Di tengah kalut memikirkan nasib komputer, tugas-tugas yang terbengkalai, dan berusaha mencari solusi di tengah terbatasnya dana, HP berbunyi. Seorang teman yang tinggal di kota lain dan juga sama-sama kuliah sedang ingin ‘say hi’. Setelah saling bertanya kabar, masing-masing pun bercerita apa yang ingin diceritakan. Meluncurlah cerita tentang nasib komputer yang tiba-tiba mati tanpa ucapan selamat tinggal itu.
Alih-alih berempati, si teman ini malah bercerita sebaliknya. Dengan nada bangga dan riang gembira, dia bercerita bahwa baru saja ia mendapat hadiah dari ayahnya berupa laptop terbaru yang paling canggih. Jadi saat itu dia punya komputer bagus yang masih sangat bisa dipakai dan laptop baru meskipun tanpa diminta. Entah mengapa, sempat terbersit rasa iri ‘mengapa bukan aku yang mendapat hadiah laptop itu di saat kondisi benar-benar sangat membutuhkan ini?’
Setelahnya langsung istighfar. Ahh...’dunia’ tak perlu diiri. Insya Allah akan ada jalan keluar bagi nasib komputer saya. Poin tulisan ini bukanlah tentang nasib komputer ataupun solusi bagi penyelamatan data penting dalam komputer rusak tersebut. Inti tulisan ini adalah miskinnya empati pada diri saat ada teman atau saudara kita sedang kesusahan.

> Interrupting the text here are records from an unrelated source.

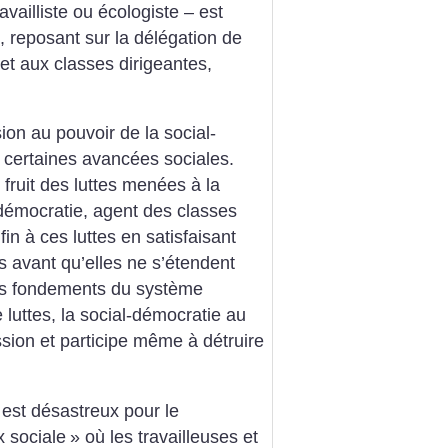
availliste ou écologiste – est
e, reposant sur la délégation de
s et aux classes dirigeantes,
sion au pouvoir de la social-
 certaines avancées sociales.
 fruit des luttes menées à la
-démocratie, agent des classes
in à ces luttes en satisfaisant
s avant qu’elles ne s’étendent
les fondements du système
e luttes, la social-démocratie au
sion et participe même à détruire
 est désastreux pour le
x sociale
» où les travailleuses et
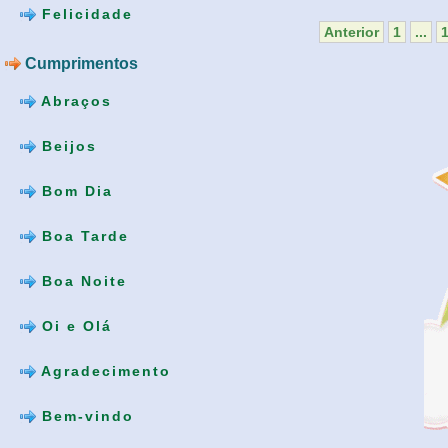
Felicidade
Anterior
1
...
Cumprimentos
Abraços
Beijos
Bom Dia
Boa Tarde
Boa Noite
Oi e Olá
Agradecimento
Bem-vindo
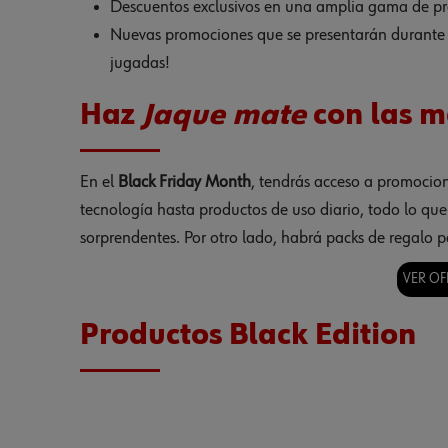
Descuentos exclusivos en una amplia gama de pr
Nuevas promociones que se presentarán durante t
jugadas!
Haz
Jaque mate
con las m
En el
Black Friday Month
, tendrás acceso a promocion
tecnología hasta productos de uso diario, todo lo que 
sorprendentes. Por otro lado, habrá packs de regalo p
VER OF
Productos Black Edition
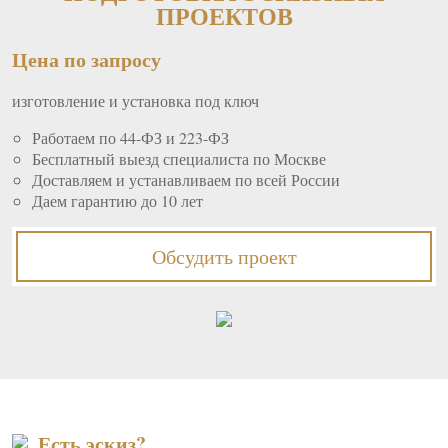
ПРОЕКТОВ
Цена по запросу
изготовление и установка под ключ
Работаем по 44-ФЗ и 223-ФЗ
Бесплатный выезд специалиста по Москве
Доставляем и устанавливаем по всей России
Даем гарантию до 10 лет
Обсудить проект
Есть эскиз?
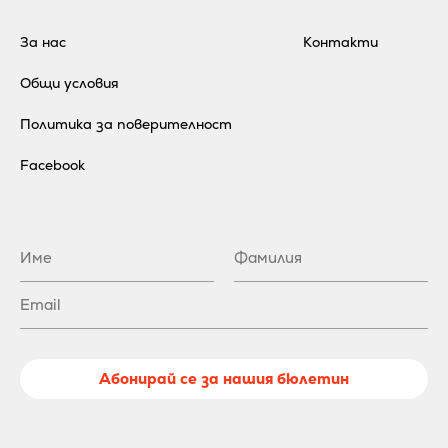
За нас
Контакти
Общи условия
Политика за поверителност
Facebook
Абонирай се за нашия бюлетин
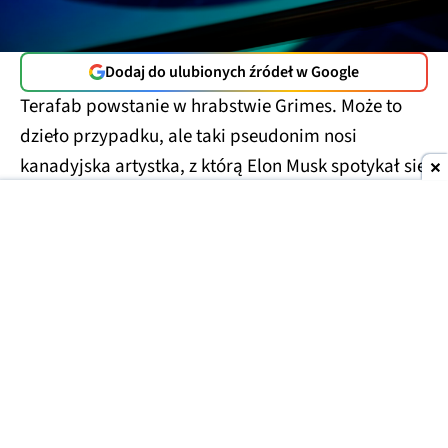
Dodaj do ulubionych źródeł w Google
Terafab powstanie w hrabstwie Grimes. Może to
dzieło przypadku, ale taki pseudonim nosi
kanadyjska artystka, z którą Elon Musk spotykał się
przez kilka lat, co zaowocowało trójką dzieci. Para
rozstała się jakiś czas temu. Złośliwi stwierdzą, że z
tego Muska to jednak romantyk…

...Bisa jadi, di saat yang berbeda...kita menjadi sosok yang miskin empati sebagaimana kisah seorang teman di atas. Bisa jadi saat ada teman sedang sedih, alih-alih berempati, kita malah pamer sesuatu dengan berbangga diri...

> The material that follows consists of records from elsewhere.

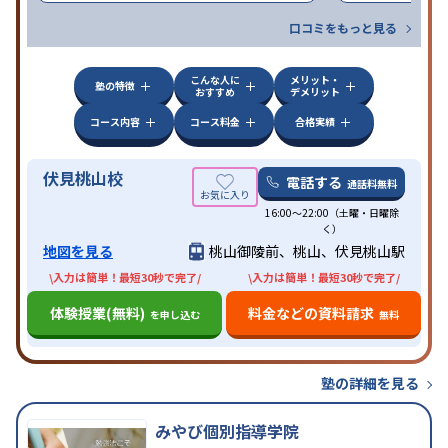
口コミをもっと見る
こんな人に
メリット・
塾の特徴
おすすめ
デメリット
コース内容
コース料金
合格実績
伏見桃山校
電話する
通話料無料
16:00〜22:00（土曜・日曜除
く）
地図を見る
桃山御陵前、桃山、伏見桃山駅
\入力は簡単！最短30秒で完了/
\入力は簡単！最短30秒で完了/
体験授業(無料)
料金などの資料請求
を申し込む
無料
塾の詳細を見る
みやび個別指導学院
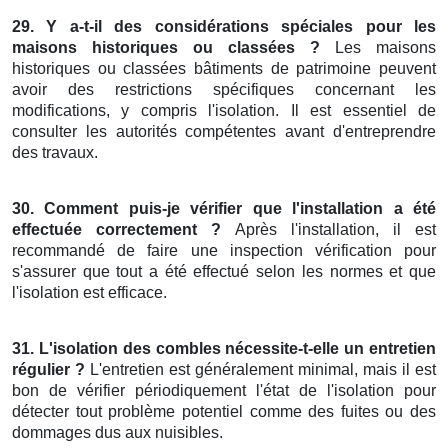
29. Y a-t-il des considérations spéciales pour les
maisons historiques ou classées ?
Les maisons
historiques ou classées bâtiments de patrimoine peuvent
avoir des restrictions spécifiques concernant les
modifications, y compris l'isolation. Il est essentiel de
consulter les autorités compétentes avant d'entreprendre
des travaux.
30. Comment puis-je vérifier que l'installation a été
effectuée correctement ?
Après l'installation, il est
recommandé de faire une inspection vérification pour
s'assurer que tout a été effectué selon les normes et que
l'isolation est efficace.
31. L'isolation des combles nécessite-t-elle un entretien
régulier ?
L'entretien est généralement minimal, mais il est
bon de vérifier périodiquement l'état de l'isolation pour
détecter tout problème potentiel comme des fuites ou des
dommages dus aux nuisibles.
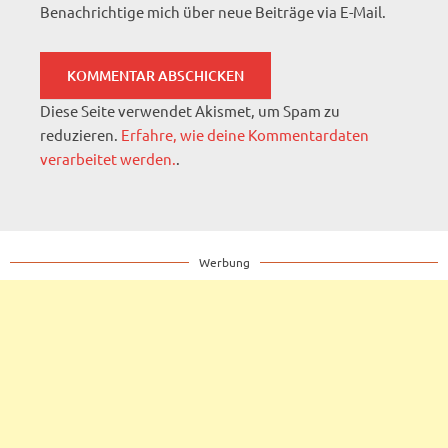
Benachrichtige mich über neue Beiträge via E-Mail.
Diese Seite verwendet Akismet, um Spam zu
reduzieren.
Erfahre, wie deine Kommentardaten
verarbeitet werden.
.
Werbung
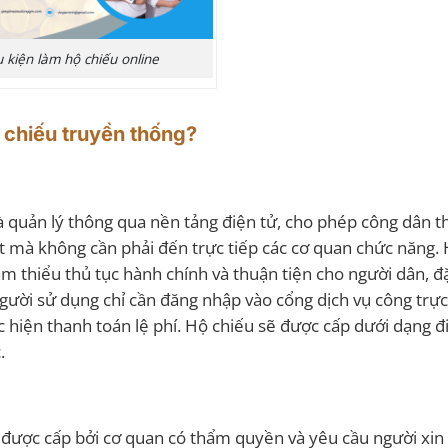
 kiện làm hộ chiếu online
ộ chiếu truyền thống?
à quản lý thông qua nền tảng điện tử, cho phép công dân t
et mà không cần phải đến trực tiếp các cơ quan chức năng.
iảm thiểu thủ tục hành chính và thuận tiện cho người dân, đ
ười sử dụng chỉ cần đăng nhập vào cổng dịch vụ công trực
thực hiện thanh toán lệ phí. Hộ chiếu sẽ được cấp dưới dạng đ
.
, được cấp bởi cơ quan có thẩm quyền và yêu cầu người xin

Bisa jadi, di saat yang berbeda...kita menjadi sosok yang miskin empati sebagaimana kisah seorang teman di atas. Bisa jadi saat ada teman sedang sedih, alih-alih berempati, kita malah pamer sesuatu dengan berbangga diri. Naudzubillah.
Ketika itu, muncul rasa ‘menyesal’ sudah bercerita tentang kondisi komputer pada si teman. Tidak berharap dikasihani, tapi paling tidak bisa menahan diri sebentar untuk tidak bercerita yang seolah bahagia di atas penderitaan teman adalah satu langkah bijak.
Hal ini mengingatkan diri akan kisah yang beredar luas di medsos. Alkisah ada seorang pedagang muslim yang tokonya selamat di saat toko lainnya habis dilahap api. Dia sempat berujar dalam hati ‘Alhamdulillah’ sebagai ekspresi lega karena hartanya selamat. Tapi di saat yang sama, dia langsung sadar dan istighfar. Itu artinya dia merasa bahagia di atas kesedihan saudara-saudaranya yang tokonya ludes terbakar.
Dia menyesal dan sebagai gantinya, seluruh tokonya langsung dia sedekahkan. Seumur hidupnya setelah itu, dia merasa bersalah dan berdosa karena sempat memiliki perasaan lega tersebut. Dia pun terus memohon ampunan pada Allah akan sikapnya hingga akhir hayatnya.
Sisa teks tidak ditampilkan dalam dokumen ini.